---------- SOURCE DATA

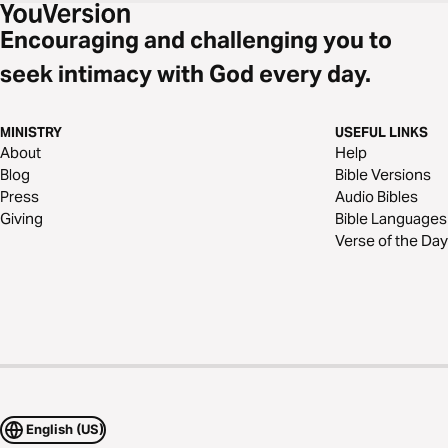
Encouraging and challenging you to
seek intimacy with God every day.
MINISTRY
USEFUL LINKS
About
Help
Blog
Bible Versions
Press
Audio Bibles
Giving
Bible Languages
Verse of the Day
English (US)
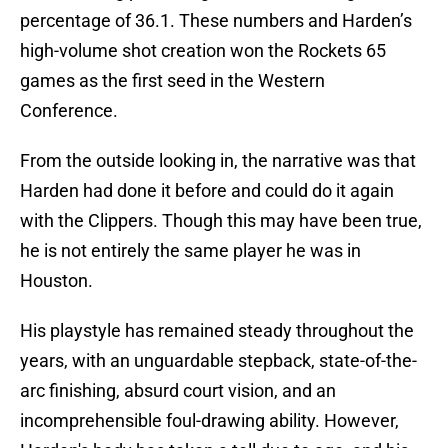
percentage of 36.1. These numbers and Harden’s
high-volume shot creation won the Rockets 65
games as the first seed in the Western
Conference.
From the outside looking in, the narrative was that
Harden had done it before and could do it again
with the Clippers. Though this may have been true,
he is not entirely the same player he was in
Houston.
His playstyle has remained steady throughout the
years, with an unguardable stepback, state-of-the-
arc finishing, absurd court vision, and an
incomprehensible foul-drawing ability. However,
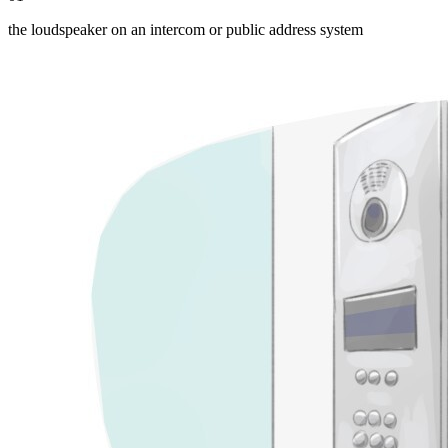
the loudspeaker on an intercom or public address system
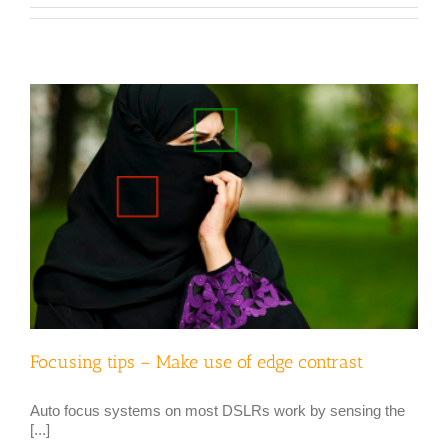
Focusing tips – Make use of edge contrast
Auto focus systems on most DSLRs work by sensing the
[...]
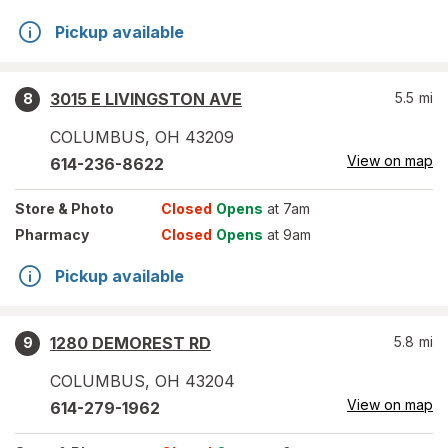
Pickup available
3015 E LIVINGSTON AVE
5.5
mi
8
COLUMBUS
,
OH
43209
View on map
614-236-8622
Store
& Photo
Closed
Opens
at 7am
Pharmacy
Closed
Opens
at 9am
Pickup available
1280 DEMOREST RD
5.8
mi
9
COLUMBUS
,
OH
43204
View on map
614-279-1962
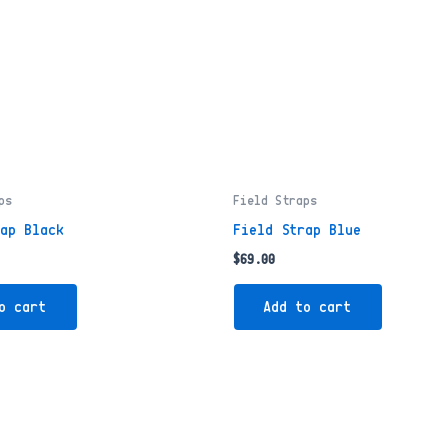
ps
Field Straps
rap Black
Field Strap Blue
$
69.00
o cart
Add to cart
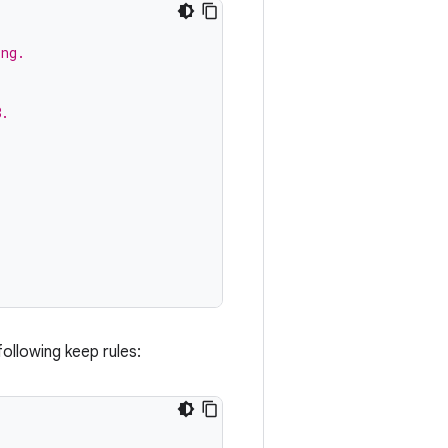
ing.
8.
following keep rules:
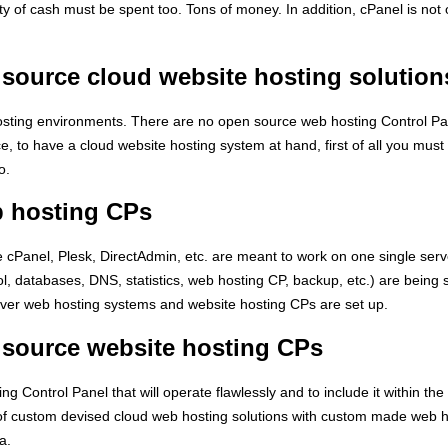
nty of cash must be spent too. Tons of money. In addition, cPanel is n
 source cloud website hosting solution
ting environments. There are no open source web hosting Control Pane
ce, to have a cloud website hosting system at hand, first of all you mu
o.
b hosting CPs
cPanel, Plesk, DirectAdmin, etc. are meant to work on one single server
col, databases, DNS, statistics, web hosting CP, backup, etc.) are being
erver web hosting systems and website hosting CPs are set up.
 source website hosting CPs
 Control Panel that will operate flawlessly and to include it within the 
s of custom devised cloud web hosting solutions with custom made web
a.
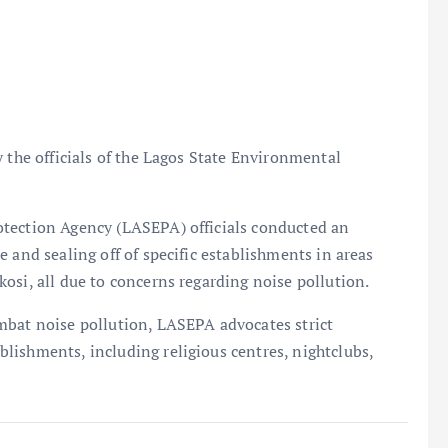
 the officials of the Lagos State Environmental
otection Agency (LASEPA) officials conducted an
 and sealing off of specific establishments in areas
osi, all due to concerns regarding noise pollution.
mbat noise pollution, LASEPA advocates strict
lishments, including religious centres, nightclubs,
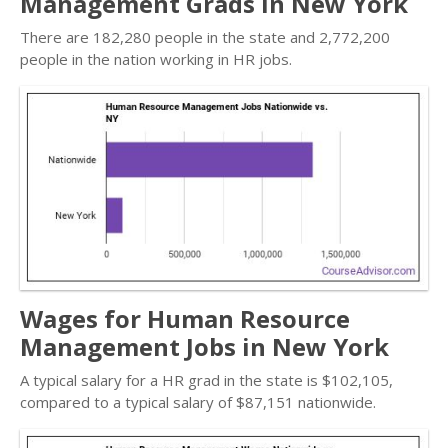
Management Grads in New York
There are 182,280 people in the state and 2,772,200
people in the nation working in HR jobs.
Wages for Human Resource
Management Jobs in New York
A typical salary for a HR grad in the state is $102,105,
compared to a typical salary of $87,151 nationwide.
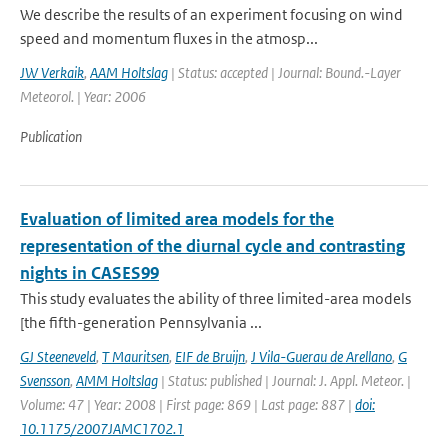
We describe the results of an experiment focusing on wind
speed and momentum fluxes in the atmosp...
JW Verkaik
,
AAM Holtslag
| Status: accepted | Journal: Bound.-Layer
Meteorol. | Year: 2006
Publication
Evaluation of limited area models for the
representation of the diurnal cycle and contrasting
nights in CASES99
This study evaluates the ability of three limited-area models
[the fifth-generation Pennsylvania ...
GJ Steeneveld
,
T Mauritsen
,
EIF de Bruijn
,
J Vila-Guerau de Arellano
,
G
Svensson
,
AMM Holtslag
| Status: published | Journal: J. Appl. Meteor. |
Volume: 47 | Year: 2008 | First page: 869 | Last page: 887 |
doi:
10.1175/2007JAMC1702.1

--------------------

● **WHAT TO DO**: Leave the images aside and transcribe all entries exactly.

● **OUTPUT FOR THIS TASK**:
Encouraging and challenging you to
seek intimacy with God every day.
MINISTRY
USEFUL LINKS
About
Help
Blog
Bible Versions
Press
Audio Bibles
Giving
Bible Languages
Verse of the Day
English (US)
percentage of 36.1. These numbers and Harden’s
high-volume shot creation won the Rockets 65
games as the first seed in the Western
Conference.
From the outside looking in, the narrative was that
Harden had done it before and could do it again
with the Clippers. Though this may have been true,
he is not entirely the same player he was in
Houston.
His playstyle has remained steady throughout the
years, with an unguardable stepback, state-of-the-
arc finishing, absurd court vision, and an
incomprehensible foul-drawing ability. However,
the loudspeaker on an intercom or public address system
Focusing tips – Make use of edge contrast
Auto focus systems on most DSLRs work by sensing the
[...]
Pickup available
3015 E LIVINGSTON AVE
5.5
mi
8
COLUMBUS
,
OH
43209
View on map
614-236-8622
Store
& Photo
Closed
Opens
at 7am
Pharmacy
Closed
Opens
at 9am
Pickup available
1280 DEMOREST RD
5.8
mi
9
COLUMBUS
,
OH
43204
View on map
614-279-1962
ps
Field Straps
rap Black
Field Strap Blue
$
69.00
o cart
Add to cart
ing.
8.
following keep rules:
nty of cash must be spent too. Tons of money. In addition, cPanel is n
 source cloud website hosting solution
ting environments. There are no open source web hosting Control Pane
ce, to have a cloud website hosting system at hand, first of all you mu
o.
b hosting CPs
cPanel, Plesk, DirectAdmin, etc. are meant to work on one single server
col, databases, DNS, statistics, web hosting CP, backup, etc.) are being
erver web hosting systems and website hosting CPs are set up.
 source website hosting CPs
 Control Panel that will operate flawlessly and to include it within the 
s of custom devised cloud web hosting solutions with custom made web
a.
 the officials of the Lagos State Environmental
otection Agency (LASEPA) officials conducted an
 and sealing off of specific establishments in areas
osi, all due to concerns regarding noise pollution.
mbat noise pollution, LASEPA advocates strict
lishments, including religious centres, nightclubs,
Management Grads in New York
There are 182,280 people in the state and 2,772,200
people in the nation working in HR jobs.
Wages for Human Resource
Management Jobs in New York
A typical salary for a HR grad in the state is $102,105,
compared to a typical salary of $87,151 nationwide.
We describe the results of an experiment focusing on wind
speed and momentum fluxes in the atmosp...
JW Verkaik
,
AAM Holtslag
| Status: accepted | Journal: Bound.-Layer
Meteorol. | Year: 2006
Publication
Evaluation of limited area models for the
representation of the diurnal cycle and contrasting
nights in CASES99
This study evaluates the ability of three limited-area models
[the fifth-generation Pennsylvania ...
GJ Steeneveld
,
T Mauritsen
,
EIF de Bruijn
,
J Vila-Guerau de Arellano
,
G
Svensson
,
AMM Holtslag
| Status: published | Journal: J. Appl. Meteor. |
Volume: 47 | Year: 2008 | First page: 869 | Last page: 887 |
doi:
10.1175/2007JAMC1702.1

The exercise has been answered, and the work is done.